• [Exercise prompt]
Among the lines below, a stretch begins at the one with "You are a GUI" and ends at the one with "Events (578, 1010)". Repeat that stretch exactly, ends included.

• [Record set]
▼
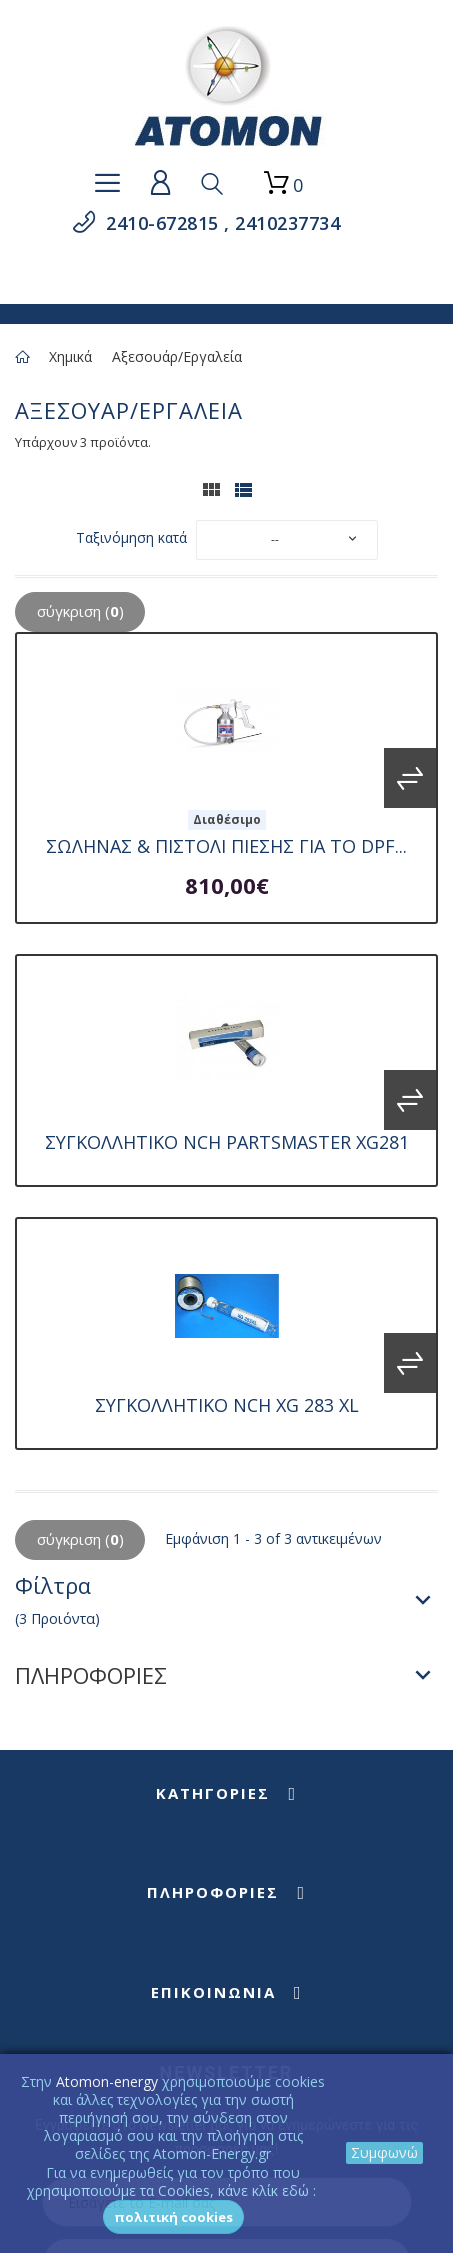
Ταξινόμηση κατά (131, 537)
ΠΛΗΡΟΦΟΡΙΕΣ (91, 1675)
▲
▼
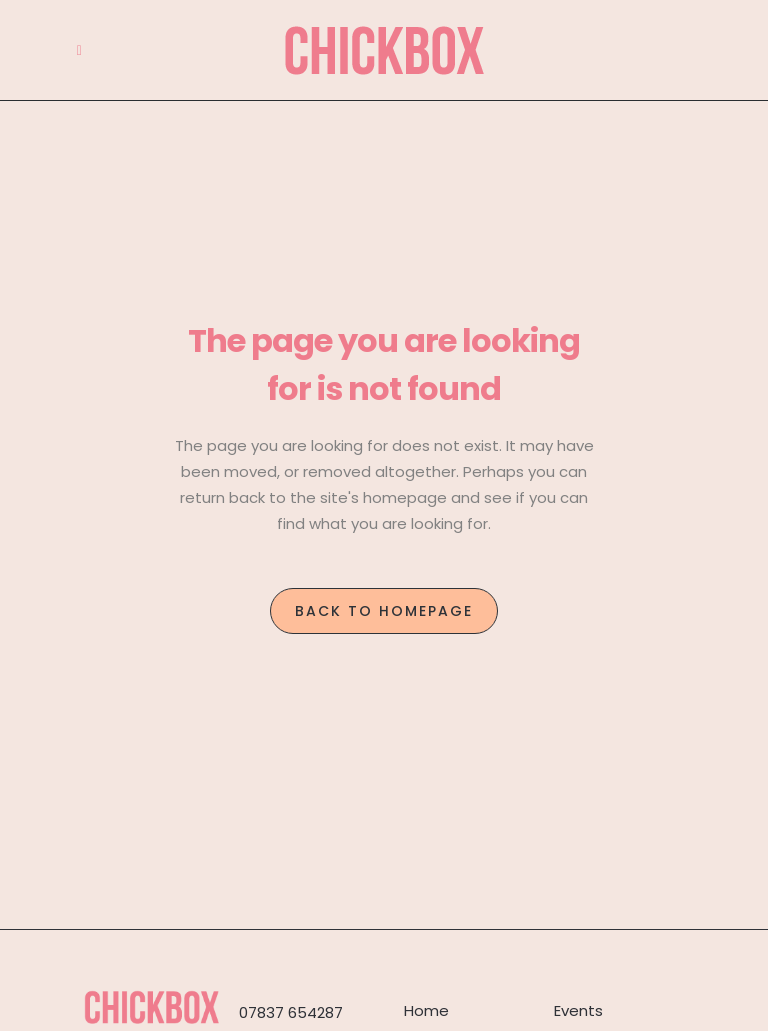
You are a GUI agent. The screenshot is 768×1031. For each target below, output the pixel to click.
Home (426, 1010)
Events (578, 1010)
▲
• [Completed exercise]
You are a GUI agent. The screenshot is 768×1031. For each target below, output the pixel to click.
Home (426, 1010)
Events (578, 1010)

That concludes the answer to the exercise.